Material for this exercise>
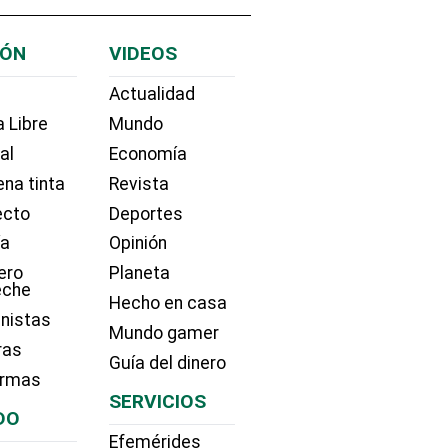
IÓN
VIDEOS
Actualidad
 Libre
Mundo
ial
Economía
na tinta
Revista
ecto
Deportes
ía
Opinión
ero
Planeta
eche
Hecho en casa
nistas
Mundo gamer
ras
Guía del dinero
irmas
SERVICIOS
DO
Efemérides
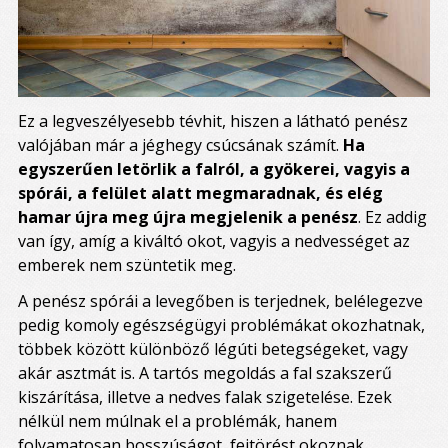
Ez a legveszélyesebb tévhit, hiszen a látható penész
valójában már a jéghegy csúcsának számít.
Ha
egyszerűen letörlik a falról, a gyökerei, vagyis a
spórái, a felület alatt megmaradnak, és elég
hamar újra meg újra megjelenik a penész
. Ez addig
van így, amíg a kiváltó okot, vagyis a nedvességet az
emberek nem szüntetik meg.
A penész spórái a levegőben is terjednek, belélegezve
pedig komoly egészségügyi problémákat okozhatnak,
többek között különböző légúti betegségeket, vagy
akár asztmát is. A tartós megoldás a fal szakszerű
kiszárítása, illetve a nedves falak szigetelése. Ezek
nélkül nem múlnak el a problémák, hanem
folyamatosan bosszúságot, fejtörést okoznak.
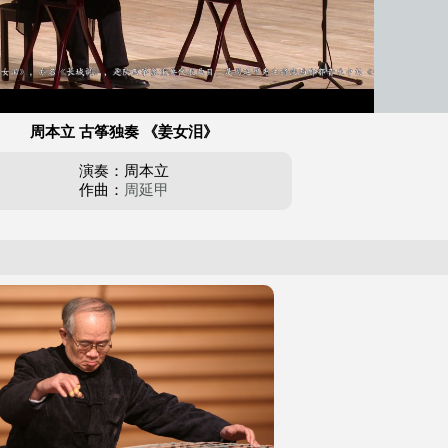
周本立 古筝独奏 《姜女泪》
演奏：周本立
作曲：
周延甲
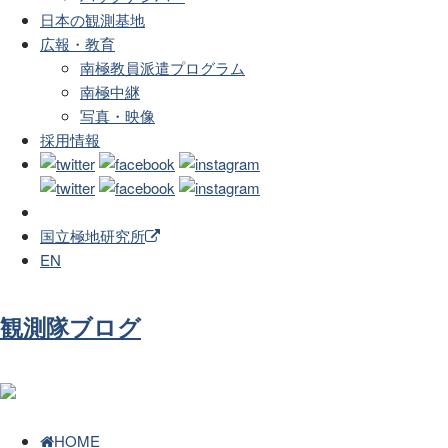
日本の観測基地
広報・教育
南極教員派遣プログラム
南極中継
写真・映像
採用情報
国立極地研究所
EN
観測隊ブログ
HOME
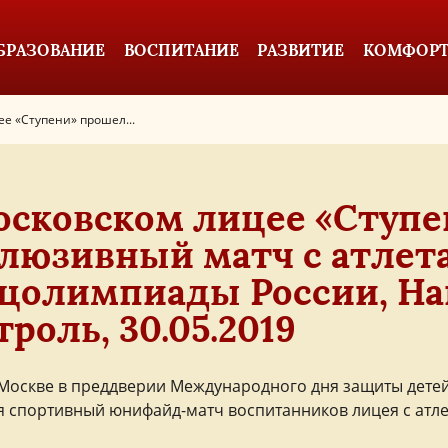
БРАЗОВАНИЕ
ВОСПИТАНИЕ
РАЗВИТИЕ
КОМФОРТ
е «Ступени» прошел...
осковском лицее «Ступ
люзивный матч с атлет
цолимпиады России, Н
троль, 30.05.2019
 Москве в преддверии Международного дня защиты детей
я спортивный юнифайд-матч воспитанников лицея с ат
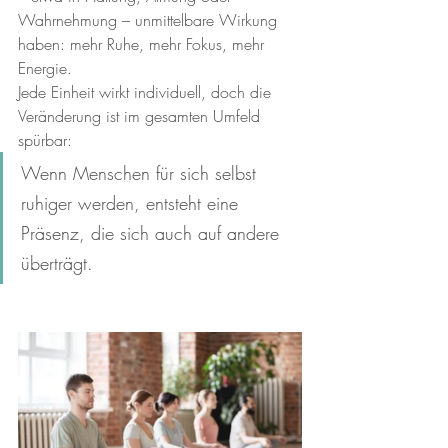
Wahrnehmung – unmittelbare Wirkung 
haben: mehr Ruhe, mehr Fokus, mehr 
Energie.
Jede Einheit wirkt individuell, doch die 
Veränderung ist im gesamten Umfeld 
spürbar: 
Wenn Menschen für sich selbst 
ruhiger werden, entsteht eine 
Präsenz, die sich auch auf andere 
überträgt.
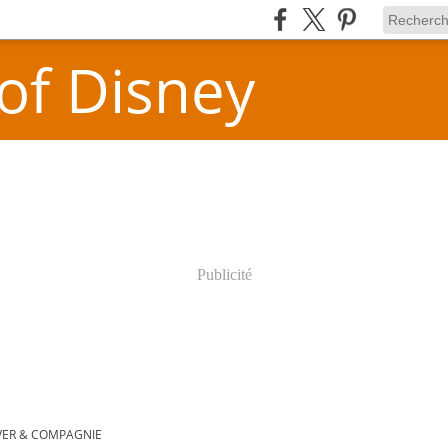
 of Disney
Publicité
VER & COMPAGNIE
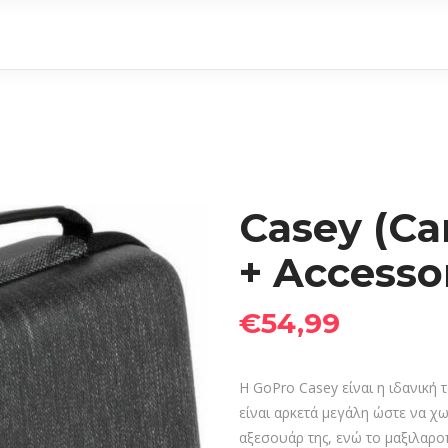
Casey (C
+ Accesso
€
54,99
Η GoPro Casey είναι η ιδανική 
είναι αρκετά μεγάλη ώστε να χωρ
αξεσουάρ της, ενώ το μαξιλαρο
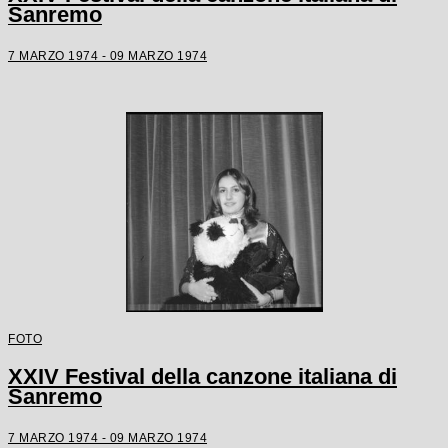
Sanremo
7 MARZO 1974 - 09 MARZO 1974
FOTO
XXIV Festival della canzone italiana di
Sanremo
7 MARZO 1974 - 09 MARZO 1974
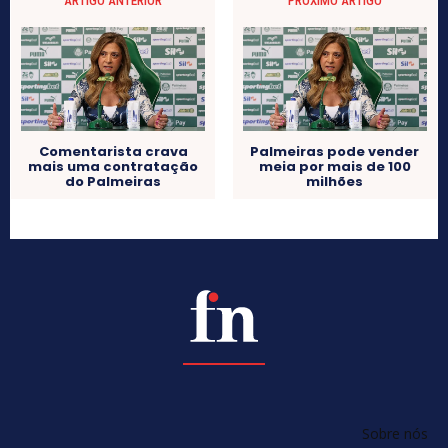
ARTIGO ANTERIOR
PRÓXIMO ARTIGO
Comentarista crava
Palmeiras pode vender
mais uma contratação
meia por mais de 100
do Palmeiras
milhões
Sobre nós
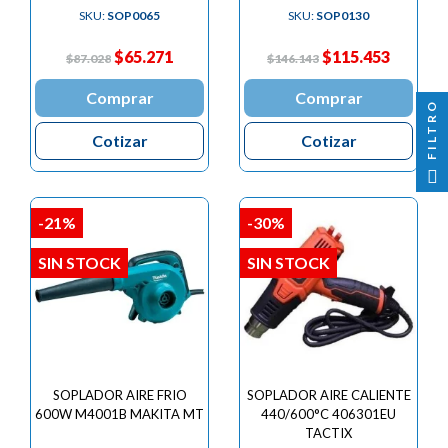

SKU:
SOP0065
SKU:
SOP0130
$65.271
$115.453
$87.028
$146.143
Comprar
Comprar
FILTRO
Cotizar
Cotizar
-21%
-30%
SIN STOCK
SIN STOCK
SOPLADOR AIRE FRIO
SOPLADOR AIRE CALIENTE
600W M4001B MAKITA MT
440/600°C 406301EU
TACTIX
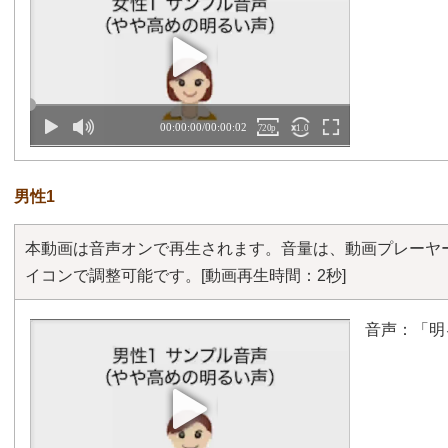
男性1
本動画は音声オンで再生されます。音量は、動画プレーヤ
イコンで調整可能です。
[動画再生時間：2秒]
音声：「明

* * *

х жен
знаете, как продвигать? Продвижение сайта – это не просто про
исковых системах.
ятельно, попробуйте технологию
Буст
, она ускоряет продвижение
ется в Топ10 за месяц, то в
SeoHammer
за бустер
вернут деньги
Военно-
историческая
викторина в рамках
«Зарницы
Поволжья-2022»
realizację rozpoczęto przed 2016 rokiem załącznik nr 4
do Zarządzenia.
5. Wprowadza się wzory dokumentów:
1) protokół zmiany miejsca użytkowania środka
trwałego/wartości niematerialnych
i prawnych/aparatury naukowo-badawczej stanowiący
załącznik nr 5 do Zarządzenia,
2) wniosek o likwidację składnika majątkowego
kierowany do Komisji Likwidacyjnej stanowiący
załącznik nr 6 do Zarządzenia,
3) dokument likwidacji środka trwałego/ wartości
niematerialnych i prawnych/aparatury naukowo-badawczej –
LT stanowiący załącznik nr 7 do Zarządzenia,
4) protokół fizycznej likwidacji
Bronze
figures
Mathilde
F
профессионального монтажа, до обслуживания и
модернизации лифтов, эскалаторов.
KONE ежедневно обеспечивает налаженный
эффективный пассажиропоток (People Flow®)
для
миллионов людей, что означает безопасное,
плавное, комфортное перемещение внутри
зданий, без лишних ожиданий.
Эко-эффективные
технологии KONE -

==

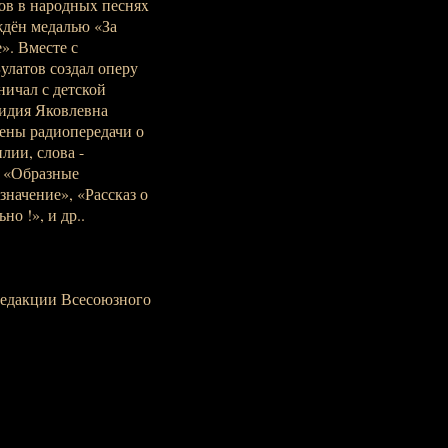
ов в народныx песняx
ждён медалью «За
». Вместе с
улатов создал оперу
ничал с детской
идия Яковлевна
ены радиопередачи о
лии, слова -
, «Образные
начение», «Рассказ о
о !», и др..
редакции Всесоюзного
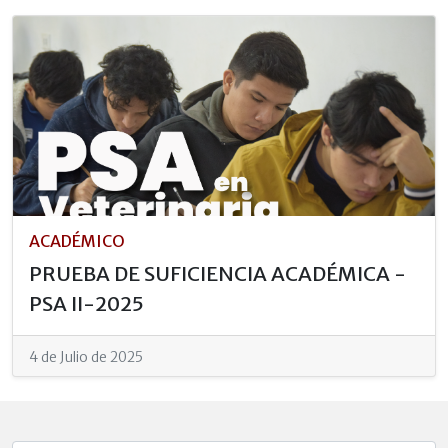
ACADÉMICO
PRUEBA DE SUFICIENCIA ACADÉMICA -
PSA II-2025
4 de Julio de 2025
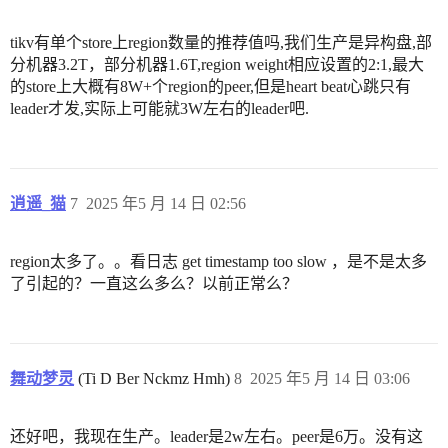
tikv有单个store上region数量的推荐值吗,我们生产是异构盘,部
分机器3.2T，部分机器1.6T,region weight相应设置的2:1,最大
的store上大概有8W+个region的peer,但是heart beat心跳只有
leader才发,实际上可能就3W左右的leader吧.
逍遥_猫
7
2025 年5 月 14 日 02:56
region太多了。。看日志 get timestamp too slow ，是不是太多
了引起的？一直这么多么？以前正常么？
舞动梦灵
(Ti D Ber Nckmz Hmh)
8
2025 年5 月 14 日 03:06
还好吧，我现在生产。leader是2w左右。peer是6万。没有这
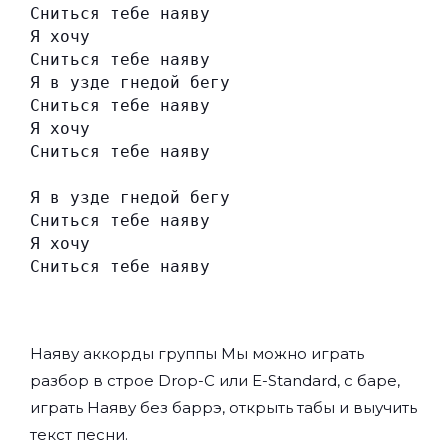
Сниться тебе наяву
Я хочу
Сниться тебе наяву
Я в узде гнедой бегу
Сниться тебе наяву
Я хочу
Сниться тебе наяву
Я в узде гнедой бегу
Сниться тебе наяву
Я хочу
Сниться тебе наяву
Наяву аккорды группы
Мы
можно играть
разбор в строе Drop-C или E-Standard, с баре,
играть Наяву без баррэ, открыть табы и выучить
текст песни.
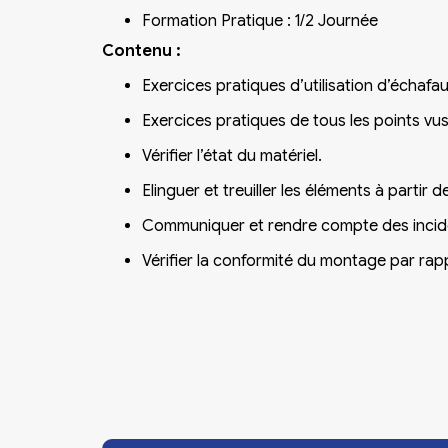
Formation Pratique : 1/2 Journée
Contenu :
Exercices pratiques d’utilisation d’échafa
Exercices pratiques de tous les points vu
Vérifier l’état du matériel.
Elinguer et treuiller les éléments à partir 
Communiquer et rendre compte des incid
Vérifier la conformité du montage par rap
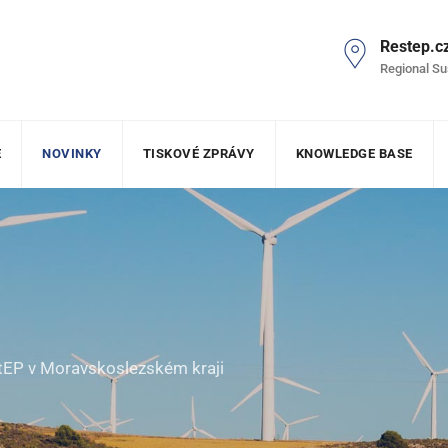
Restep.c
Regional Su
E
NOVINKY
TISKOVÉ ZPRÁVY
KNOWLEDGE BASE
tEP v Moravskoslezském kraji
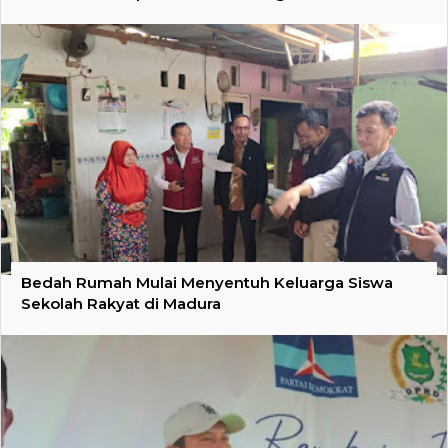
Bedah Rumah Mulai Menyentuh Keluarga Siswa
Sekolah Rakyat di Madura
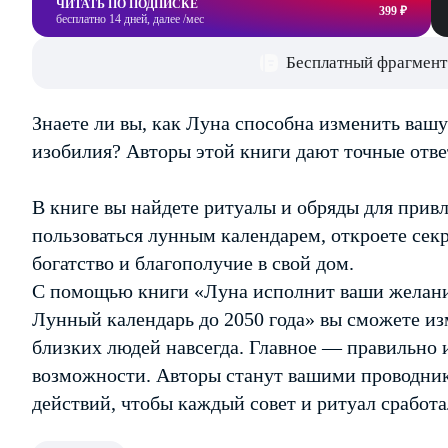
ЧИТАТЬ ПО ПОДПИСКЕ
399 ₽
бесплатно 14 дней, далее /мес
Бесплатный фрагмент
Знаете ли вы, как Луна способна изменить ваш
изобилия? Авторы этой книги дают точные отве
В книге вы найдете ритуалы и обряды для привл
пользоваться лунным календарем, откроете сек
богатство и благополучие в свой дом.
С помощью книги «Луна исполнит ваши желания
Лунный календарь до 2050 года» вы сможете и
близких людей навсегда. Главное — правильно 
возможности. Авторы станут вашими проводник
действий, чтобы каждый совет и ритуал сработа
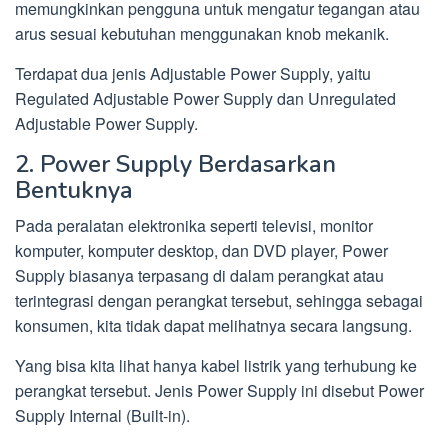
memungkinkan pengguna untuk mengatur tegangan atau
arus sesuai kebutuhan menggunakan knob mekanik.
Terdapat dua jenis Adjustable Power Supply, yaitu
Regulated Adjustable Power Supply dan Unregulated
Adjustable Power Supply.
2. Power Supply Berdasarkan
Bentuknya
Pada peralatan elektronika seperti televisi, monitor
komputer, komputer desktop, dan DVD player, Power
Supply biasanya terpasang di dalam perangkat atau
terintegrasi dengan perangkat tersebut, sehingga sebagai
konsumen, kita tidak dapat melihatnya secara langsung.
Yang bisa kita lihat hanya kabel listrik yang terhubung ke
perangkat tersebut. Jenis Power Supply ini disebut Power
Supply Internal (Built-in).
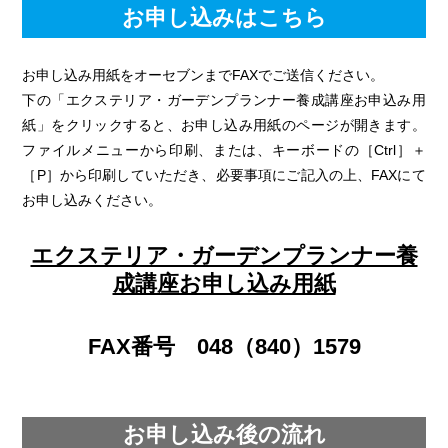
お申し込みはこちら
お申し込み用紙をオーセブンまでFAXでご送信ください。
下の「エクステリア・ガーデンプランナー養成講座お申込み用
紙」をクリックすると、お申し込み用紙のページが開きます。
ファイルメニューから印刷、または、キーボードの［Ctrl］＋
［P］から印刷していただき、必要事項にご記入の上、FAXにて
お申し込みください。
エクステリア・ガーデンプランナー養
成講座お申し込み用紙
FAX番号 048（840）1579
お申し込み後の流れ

Exercise directions>
All lines above that contain "SOPLADOR" are required in the answer.

Exercise answer>
SOPLADOR AIRE FRIO
SOPLADOR AIRE CALIENTE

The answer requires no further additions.